Hoje não me sinto capaz de mudar o destino de ninguém. Hoje preciso descansar a cabeça com a crença de que existe por aí alguém mais nobre, determinado e impulsivo do que eu. Alguém cheio de dons e pródigo em compartilhá-los.  Sobre essa pessoa especial  recairão todas as responsabilidades e a mais nobre das missões. Ele mudará a vida de muita gente, criará ONG's, revolucionará o bairro, abraçará crianças e iniciará programas de ressocialização.  Orarei por ele.

Pelo menos por hoje não me faça crer que minha opinião muda tudo, que meu voto é revolucionário, que se eu participar da passeata o bem vencerá o mal.  Todos sabemos que é mentira. Pare com isso pelo amor de Deus!

E não me fira com um "todos somos culpados". Já me pesam meus próprios erros. Não me responsabilize pelo dos outros. Pegue sua bicicleta, vá passear e deixe os impotentes em paz.

Que o vento bata sobre minhas ideologias e que elas evaporem por uns dias e que assim, livre dos mais elevados ideais, eu seja apenas um ser humano transitando por esse mundo de meu Deus.  O cansaço, às vezes, é muito amigo.

Os cães, os pássaros, as cobras, as flores, os sapos, os cavalos e urubus estariam todos muito cansados e deprimidos se passassem a maior parte das suas vidas tentando ser o que não são. Mas ninguém lhes cobra isso, nem eles mesmos. Bem-aventurados são.

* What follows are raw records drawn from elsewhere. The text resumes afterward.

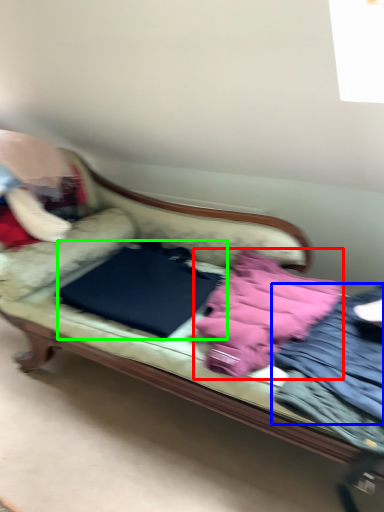 Question: Based on their relative distances, which object is nearer to material (highlighted by a red box)? Choose from clothing (highlighted by a blue box) and sheet (highlighted by a green box).

Choices:
 (A) clothing
 (B) sheet

Answer: (A) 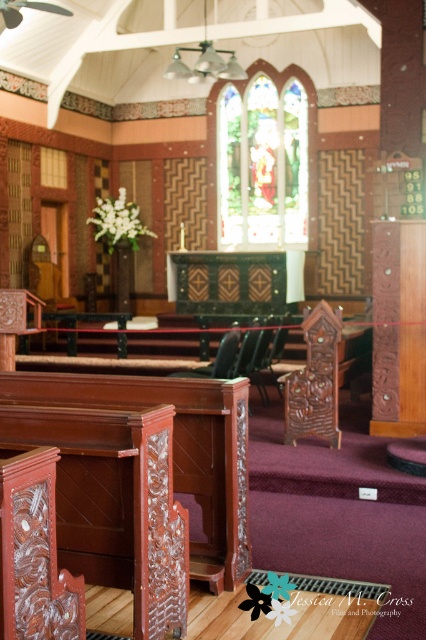 From the picture: Is stained glass at center further to the viewer compared to wooden carved chair at center?

Yes, it is behind wooden carved chair at center.

Who is taller, stained glass at center or wooden carved chair at center?

Standing taller between the two is stained glass at center.

The height and width of the screenshot is (640, 426). What do you see at coordinates (261, 164) in the screenshot?
I see `stained glass at center` at bounding box center [261, 164].

The height and width of the screenshot is (640, 426). Identify the location of stained glass at center. (261, 164). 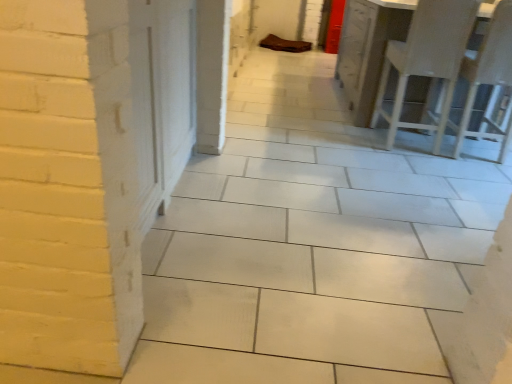 Question: Is white wood chairs at right spatially inside white plastic chair at right, or outside of it?

Choices:
 (A) inside
 (B) outside

Answer: (B)

Question: In terms of height, does white wood chairs at right look taller or shorter compared to white plastic chair at right?

Choices:
 (A) short
 (B) tall

Answer: (A)

Question: Would you say white wood chairs at right is to the left or to the right of white plastic chair at right in the picture?

Choices:
 (A) left
 (B) right

Answer: (A)

Question: From their relative heights in the image, would you say white plastic chair at right is taller or shorter than white wood chairs at right?

Choices:
 (A) tall
 (B) short

Answer: (A)

Question: Considering their positions, is white plastic chair at right located in front of or behind white wood chairs at right?

Choices:
 (A) behind
 (B) front

Answer: (B)

Question: Based on their sizes in the image, would you say white plastic chair at right is bigger or smaller than white wood chairs at right?

Choices:
 (A) small
 (B) big

Answer: (A)

Question: From a real-world perspective, is white plastic chair at right above or below white wood chairs at right?

Choices:
 (A) above
 (B) below

Answer: (A) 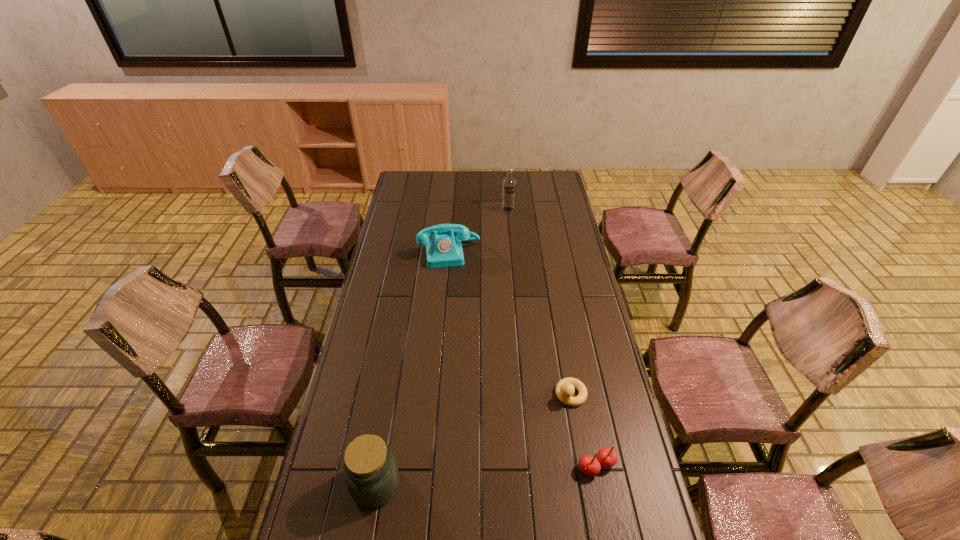 Locate an element on the screen. free space located 0.260m on the dial of the fourth nearest object is located at coordinates (459, 312).

Where is `free space located 0.120m on the dial of the fourth nearest object`? The height and width of the screenshot is (540, 960). free space located 0.120m on the dial of the fourth nearest object is located at coordinates (455, 287).

Where is `free space located on the front label of the tallest object`? free space located on the front label of the tallest object is located at coordinates (508, 226).

At what (x,y) coordinates should I click in order to perform the action: click on free space located 0.210m on the front label of the tallest object. Please return your answer as a coordinate pair (x, y). This screenshot has width=960, height=540. Looking at the image, I should click on (509, 240).

Where is `vacant area situated on the front label of the tallest object`? vacant area situated on the front label of the tallest object is located at coordinates (509, 238).

The height and width of the screenshot is (540, 960). I want to click on free space located at the beak of the third nearest object, so click(x=484, y=491).

What are the coordinates of `vacant space situated 0.400m at the beak of the third nearest object` in the screenshot? It's located at (476, 500).

The height and width of the screenshot is (540, 960). In order to click on free space located at the beak of the third nearest object in this screenshot , I will do `click(542, 425)`.

Find the location of a particular element. object that is at the near edge is located at coordinates (371, 474).

This screenshot has width=960, height=540. I want to click on object situated at the left edge, so click(x=371, y=474). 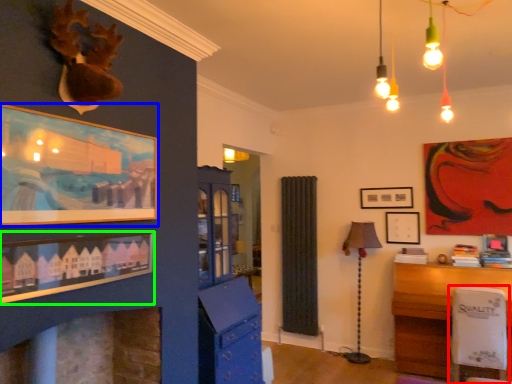 Question: Which object is the farthest from swivel chair (highlighted by a red box)? Choose among these: picture frame (highlighted by a blue box) or picture frame (highlighted by a green box).

Choices:
 (A) picture frame
 (B) picture frame

Answer: (A) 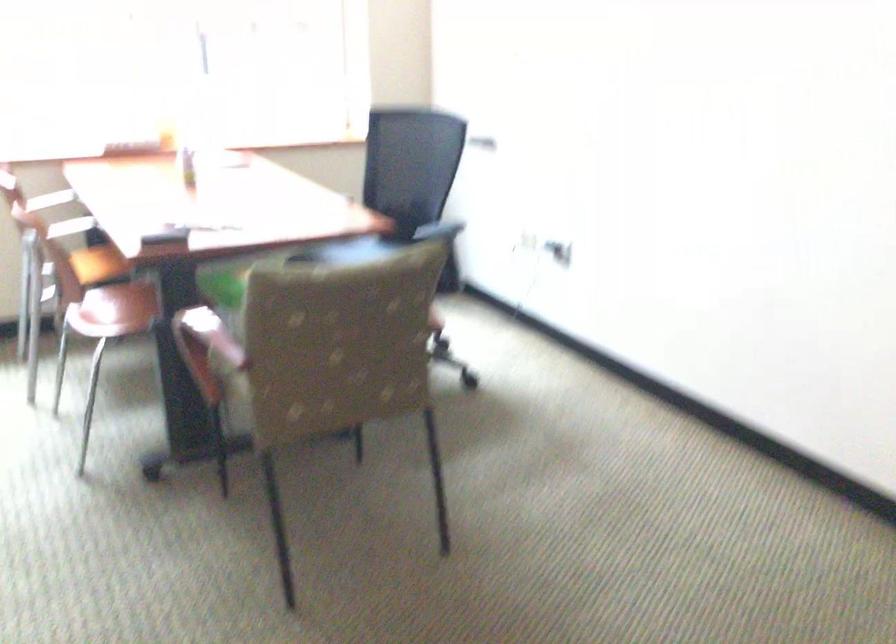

Tenha piedade, só por hoje, da minha alminha envelhecida. Deixe que eu chegue em casa - não me aborde! - e tire os sapatos, ouça minha música preferida e coma um carboidrato sem sentimento de culpa. Deixe que eu acredite, pelo menos por hoje, que não posso ser melhor do que sou, que não estou atrapalhando o curso da história e que tenho feito a minha parte.